WORK REQUEST » Two lines in the listing below mark the span: one contains "For every named target in this 1040×925" and one contains "Agregar (503, 492)". Reproduce both of them and everything between, exactly.

PROVIDED RECORDS »
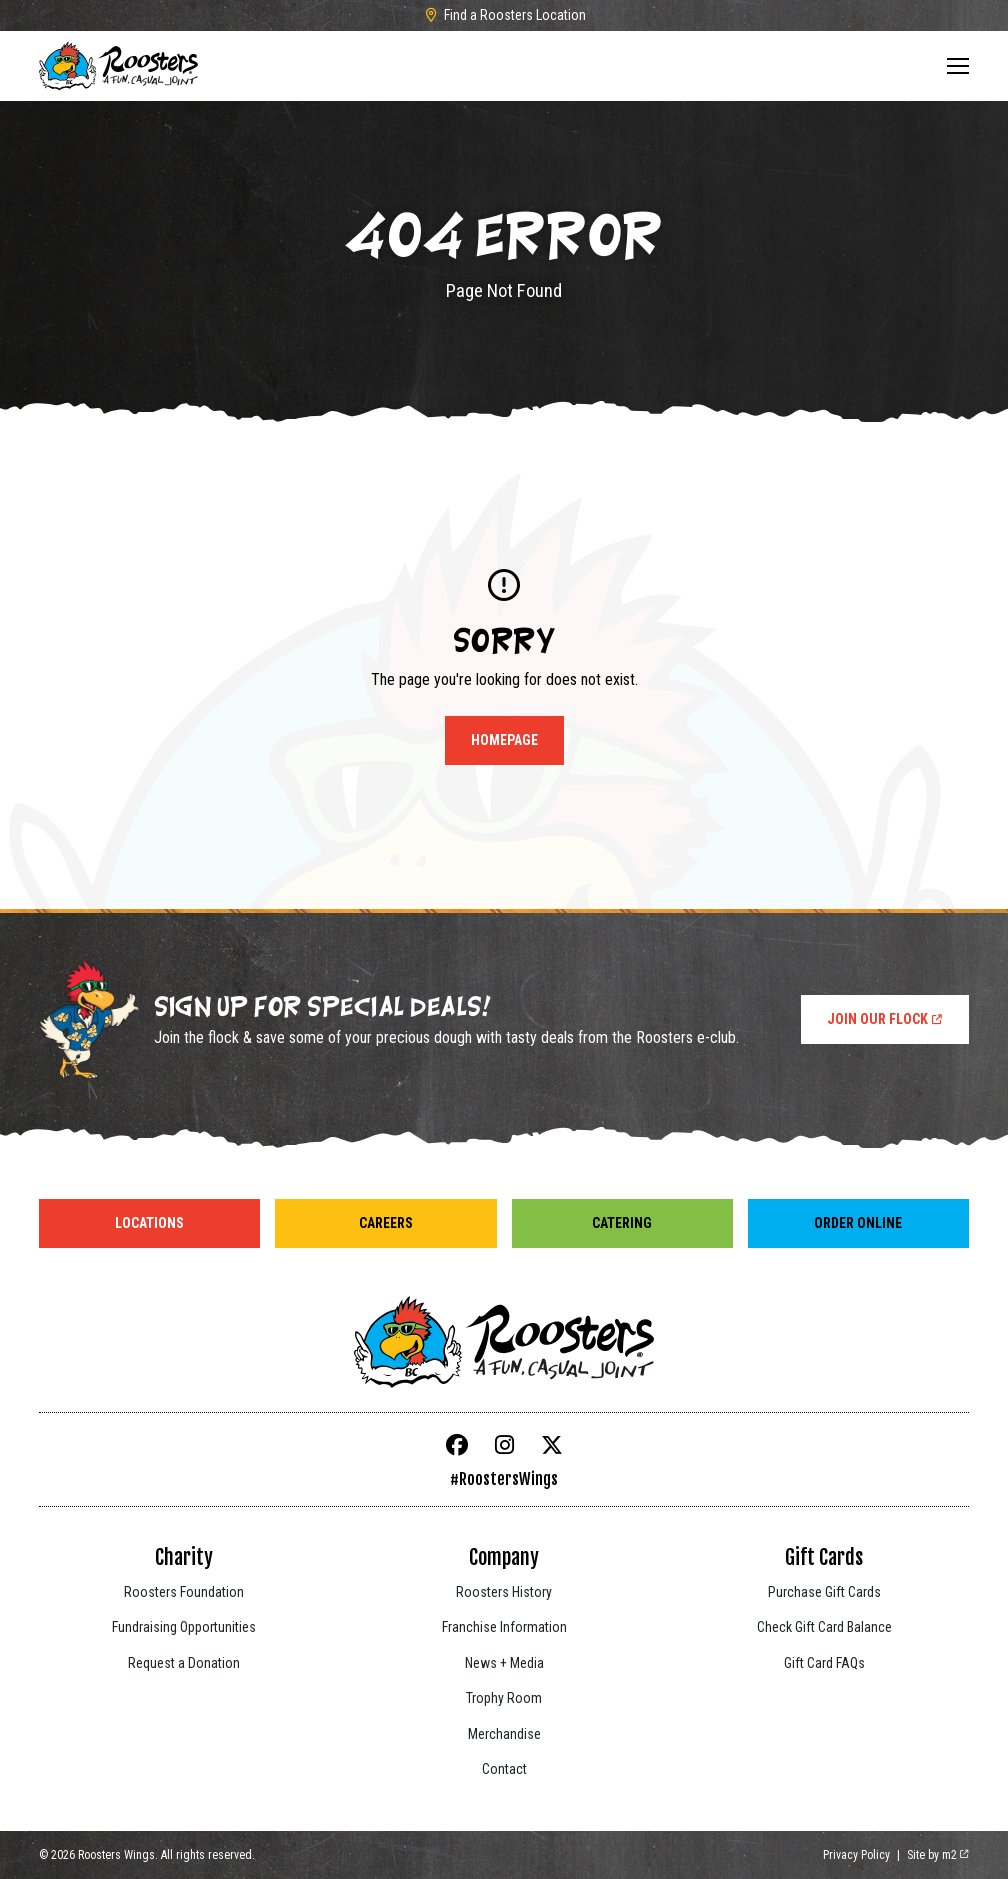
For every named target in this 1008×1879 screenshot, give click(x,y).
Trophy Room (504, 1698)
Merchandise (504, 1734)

---

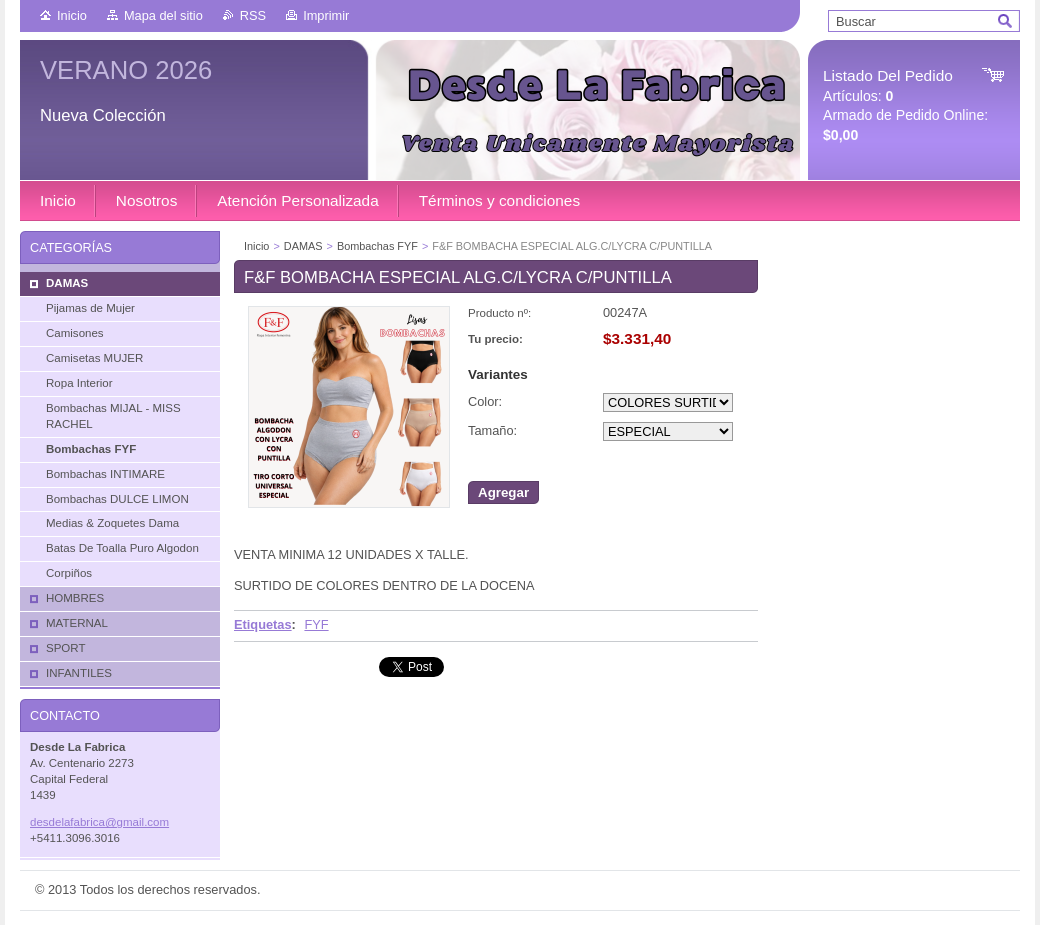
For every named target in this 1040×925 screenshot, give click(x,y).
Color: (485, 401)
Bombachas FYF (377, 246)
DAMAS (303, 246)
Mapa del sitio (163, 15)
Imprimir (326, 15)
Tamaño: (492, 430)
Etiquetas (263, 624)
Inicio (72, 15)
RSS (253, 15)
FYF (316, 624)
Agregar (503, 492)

TASK OUTPUT »
For every named target in this 1040×925 screenshot, give click(x,y).
Color: (485, 401)
Bombachas FYF (377, 246)
DAMAS (303, 246)
Mapa del sitio (163, 15)
Imprimir (326, 15)
Tamaño: (492, 430)
Etiquetas (263, 624)
Inicio (72, 15)
RSS (253, 15)
FYF (316, 624)
Agregar (503, 492)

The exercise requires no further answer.